The top fruit market has had a year of ups and downs. "It started off looking great 'in pear country'. Late last year, everything seemed to be going in the right direction. But external factors mean the end isn't going as we'd hoped," says Louis De Cleene of the Devos Group in Belgium.
"Everything concerning pears, like packaging and electricity, is expensive. The current weather isn't conducive to top fruit consumption either. So, it's simply a difficult story. When the weather turns at first, things usually become tougher for us. But that is now being exacerbated by an oversupply of red fruit."
"We're still selling sufficient volumes, and our regular lines are running smoothly. There is, however, plenty extra at present. Of course, you don't plan for that. At the beginning of the season, there were 25-30% fewer pears on the European market, so we expected Conference to sell well, which they did for a long time," Louis continues.

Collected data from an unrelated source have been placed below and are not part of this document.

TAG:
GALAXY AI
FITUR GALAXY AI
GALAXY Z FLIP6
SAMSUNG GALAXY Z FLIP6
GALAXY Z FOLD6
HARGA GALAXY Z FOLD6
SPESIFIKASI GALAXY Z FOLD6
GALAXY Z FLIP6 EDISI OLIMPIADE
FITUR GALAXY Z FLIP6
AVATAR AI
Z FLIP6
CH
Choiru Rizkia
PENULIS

"That was, until all these world developments, which caused prices to plummet sharply. Current prices aren't even all that dramatic. Clock prices have gone from €0.90 to €0.60 and back to €0.90. It's just that, in our segment, it takes a long time to recuperate that €0.30. It's, thus, more a time of recovery. If it weren't for that, we'd be having a great season."
The Devos Group has no complaints about quality, says Louis. "We monitor the pears and try to market them at the right time. That's looking good at the moment. We have a lot of our own crops, but we also buy quite a lot of stock pears at the beginning of the season. We bought these thinking their prices would rise at the end of the year, given the context at the time. But, that didn't happen," he says.

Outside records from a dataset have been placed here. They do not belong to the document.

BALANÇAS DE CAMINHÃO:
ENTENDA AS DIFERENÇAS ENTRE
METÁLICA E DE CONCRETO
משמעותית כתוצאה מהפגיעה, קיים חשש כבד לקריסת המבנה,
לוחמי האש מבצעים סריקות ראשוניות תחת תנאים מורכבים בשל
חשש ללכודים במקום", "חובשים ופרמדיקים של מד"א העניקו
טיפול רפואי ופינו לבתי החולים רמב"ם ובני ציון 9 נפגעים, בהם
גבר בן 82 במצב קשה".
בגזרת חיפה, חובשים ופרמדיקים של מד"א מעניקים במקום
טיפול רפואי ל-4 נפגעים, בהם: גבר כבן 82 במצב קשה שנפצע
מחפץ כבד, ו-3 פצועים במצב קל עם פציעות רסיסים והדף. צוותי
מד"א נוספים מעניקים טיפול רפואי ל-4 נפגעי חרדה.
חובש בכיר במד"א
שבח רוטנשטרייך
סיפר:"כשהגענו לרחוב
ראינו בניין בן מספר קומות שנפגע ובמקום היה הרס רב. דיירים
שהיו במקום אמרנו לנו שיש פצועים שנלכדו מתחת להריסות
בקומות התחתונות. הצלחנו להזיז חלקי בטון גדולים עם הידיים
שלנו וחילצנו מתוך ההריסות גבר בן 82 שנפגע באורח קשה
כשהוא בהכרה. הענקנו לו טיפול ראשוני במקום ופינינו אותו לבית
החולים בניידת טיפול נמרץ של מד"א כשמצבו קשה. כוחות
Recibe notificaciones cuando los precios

But, there is light at the end of the tunnel for the pear market. "We hope prices will keep rising. There are almost no more free pears at auction. They might last till next week but will be done after that. Then the bigger players will bring their own pears, and prices will gradually climb again. There are many risks and costs involved in buying and storing these pears, such as cooling and monitoring."

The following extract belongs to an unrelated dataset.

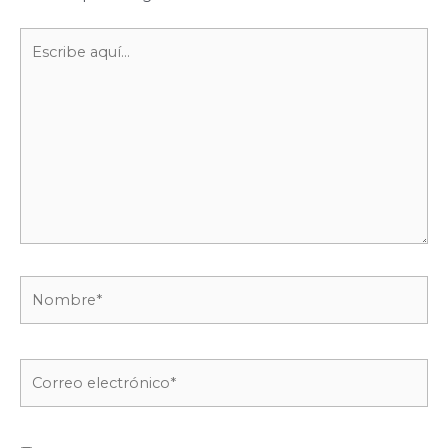
Escribe
aquí...
Nombre*
Correo
electrónico*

Louis, however, sees no relief for the apple market this season. "There's a huge supply surplus and too little consumption. That complicates things. If the situation were to be alleviated, I think it should be with a new variety. For example, there's the Rubis Gold apple, which we exclusively distribute in the Benelux. People love it, and it's different from what they're used to. I think its consumption will increase quickly. And, who knows what change it can bring about in a tough market," he concludes.